____ MATERIAL SHOWN

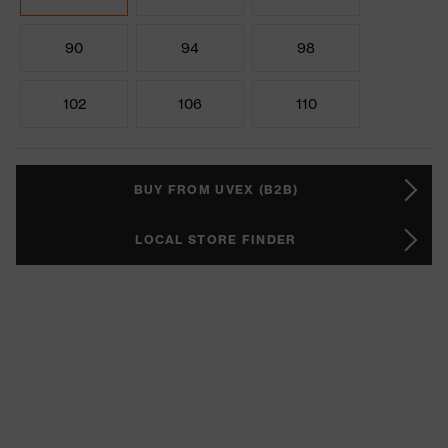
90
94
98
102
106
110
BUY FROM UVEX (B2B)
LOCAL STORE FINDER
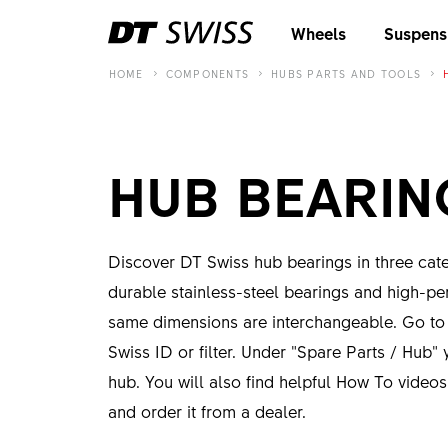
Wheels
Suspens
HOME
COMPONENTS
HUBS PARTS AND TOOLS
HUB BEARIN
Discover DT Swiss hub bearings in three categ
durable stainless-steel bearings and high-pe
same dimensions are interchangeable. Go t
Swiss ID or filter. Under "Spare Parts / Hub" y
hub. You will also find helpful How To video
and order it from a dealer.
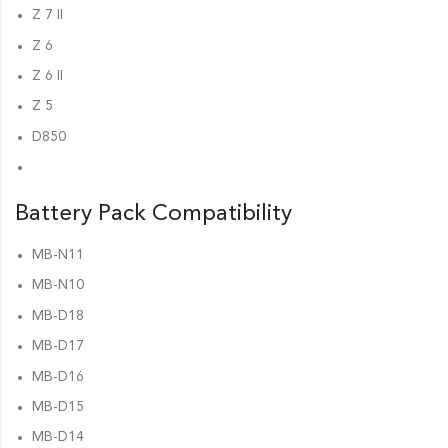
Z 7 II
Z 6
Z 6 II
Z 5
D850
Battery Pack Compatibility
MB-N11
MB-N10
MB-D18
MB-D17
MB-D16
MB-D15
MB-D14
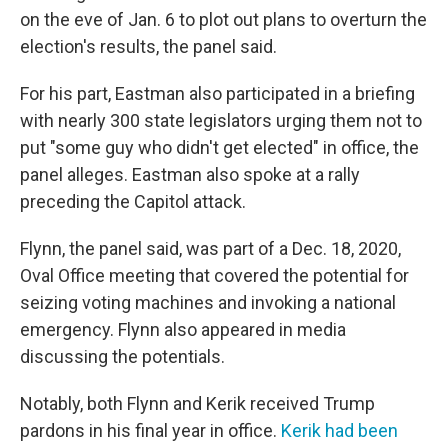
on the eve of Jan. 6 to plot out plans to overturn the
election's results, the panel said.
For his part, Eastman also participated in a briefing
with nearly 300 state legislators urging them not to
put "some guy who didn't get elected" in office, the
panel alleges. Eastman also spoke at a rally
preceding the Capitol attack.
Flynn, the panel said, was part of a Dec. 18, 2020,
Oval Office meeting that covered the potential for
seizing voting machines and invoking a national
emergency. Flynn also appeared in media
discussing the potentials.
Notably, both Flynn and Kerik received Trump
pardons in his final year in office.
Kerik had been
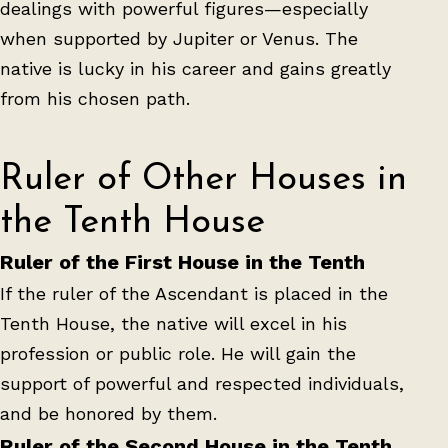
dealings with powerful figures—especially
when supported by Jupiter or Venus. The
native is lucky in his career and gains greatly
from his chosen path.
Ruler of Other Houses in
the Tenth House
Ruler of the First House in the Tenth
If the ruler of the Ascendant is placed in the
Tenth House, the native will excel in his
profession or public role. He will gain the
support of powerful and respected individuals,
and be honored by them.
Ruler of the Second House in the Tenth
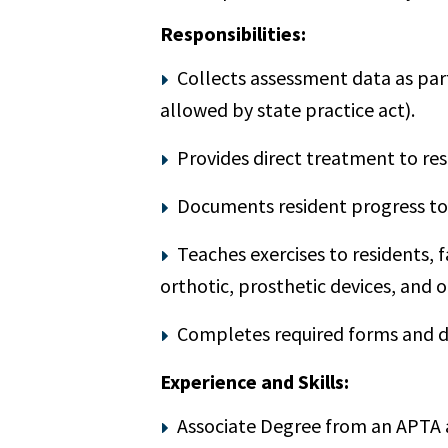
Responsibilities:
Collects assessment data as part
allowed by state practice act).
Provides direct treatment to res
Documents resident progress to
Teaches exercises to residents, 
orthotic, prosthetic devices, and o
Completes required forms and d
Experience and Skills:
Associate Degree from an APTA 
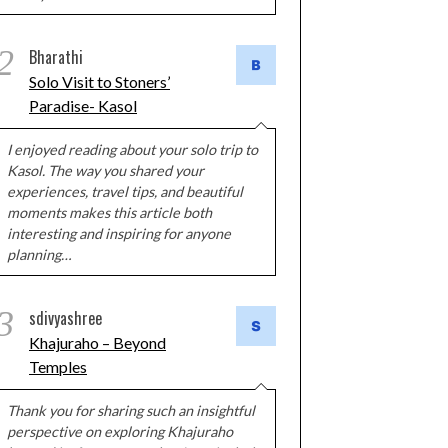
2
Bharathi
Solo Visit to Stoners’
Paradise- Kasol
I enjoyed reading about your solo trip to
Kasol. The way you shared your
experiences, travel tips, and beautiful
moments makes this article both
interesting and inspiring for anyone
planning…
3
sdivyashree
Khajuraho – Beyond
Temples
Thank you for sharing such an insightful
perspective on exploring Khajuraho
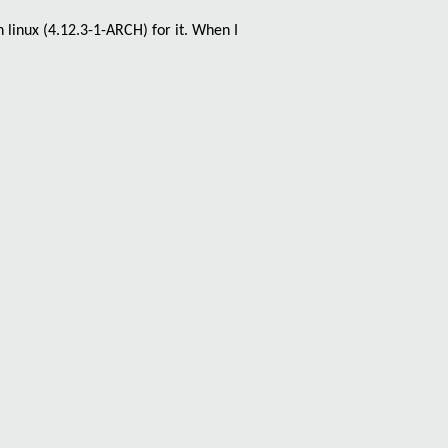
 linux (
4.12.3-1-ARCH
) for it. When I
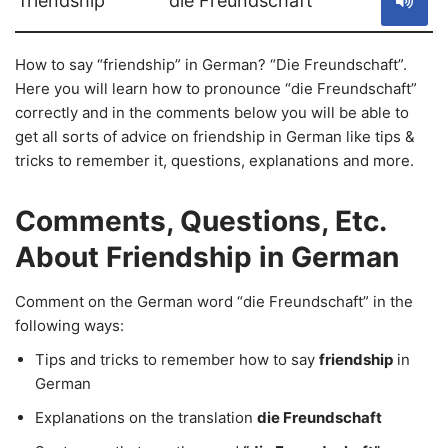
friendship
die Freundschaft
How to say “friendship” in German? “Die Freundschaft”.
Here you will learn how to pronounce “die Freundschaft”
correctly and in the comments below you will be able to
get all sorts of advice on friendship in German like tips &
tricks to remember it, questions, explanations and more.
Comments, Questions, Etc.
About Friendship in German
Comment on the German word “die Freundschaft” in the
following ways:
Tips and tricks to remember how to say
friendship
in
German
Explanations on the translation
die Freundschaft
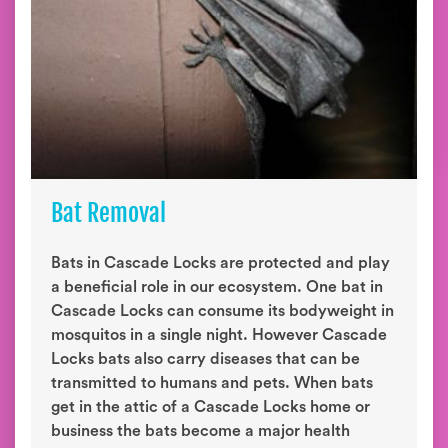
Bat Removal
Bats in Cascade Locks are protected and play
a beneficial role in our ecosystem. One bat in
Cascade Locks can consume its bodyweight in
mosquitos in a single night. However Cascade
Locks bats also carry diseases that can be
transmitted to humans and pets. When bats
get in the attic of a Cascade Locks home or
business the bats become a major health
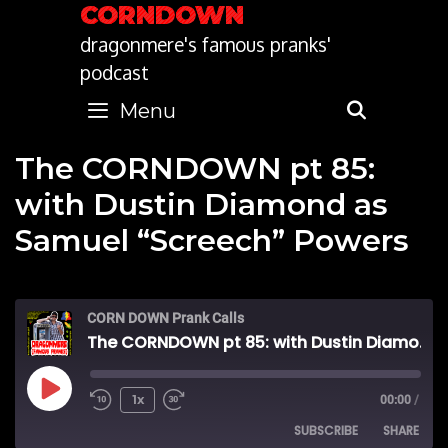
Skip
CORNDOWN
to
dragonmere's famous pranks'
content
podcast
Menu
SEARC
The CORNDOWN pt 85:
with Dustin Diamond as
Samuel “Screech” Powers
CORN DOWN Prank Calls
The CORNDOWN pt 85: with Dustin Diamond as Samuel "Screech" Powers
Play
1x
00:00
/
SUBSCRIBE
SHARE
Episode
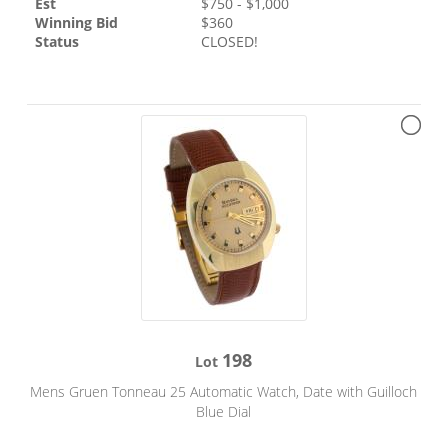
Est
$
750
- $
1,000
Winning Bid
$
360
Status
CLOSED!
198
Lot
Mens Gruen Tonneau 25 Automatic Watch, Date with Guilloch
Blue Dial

________
____ MATERIAL SHOWN

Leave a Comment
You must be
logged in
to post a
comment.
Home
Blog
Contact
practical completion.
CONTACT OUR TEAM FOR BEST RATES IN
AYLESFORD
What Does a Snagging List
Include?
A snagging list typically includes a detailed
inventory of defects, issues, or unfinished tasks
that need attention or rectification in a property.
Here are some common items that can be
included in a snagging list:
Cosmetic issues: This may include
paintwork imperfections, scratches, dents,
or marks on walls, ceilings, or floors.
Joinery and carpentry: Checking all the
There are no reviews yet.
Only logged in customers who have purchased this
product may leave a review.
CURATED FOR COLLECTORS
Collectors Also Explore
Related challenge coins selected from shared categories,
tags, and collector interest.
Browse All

________

EXERCISE DESCRIPTION: Could you write out exactly the lines of the data above that run from the one holding "the Tenth House" to the one holding "Collects assessment data as part", with both ends in and all pictures out?

REPLY TO THE TASK:
the Tenth House
Ruler of the First House in the Tenth
If the ruler of the Ascendant is placed in the
Tenth House, the native will excel in his
profession or public role. He will gain the
support of powerful and respected individuals,
and be honored by them.
Ruler of the Second House in the Tenth
Responsibilities:
Collects assessment data as part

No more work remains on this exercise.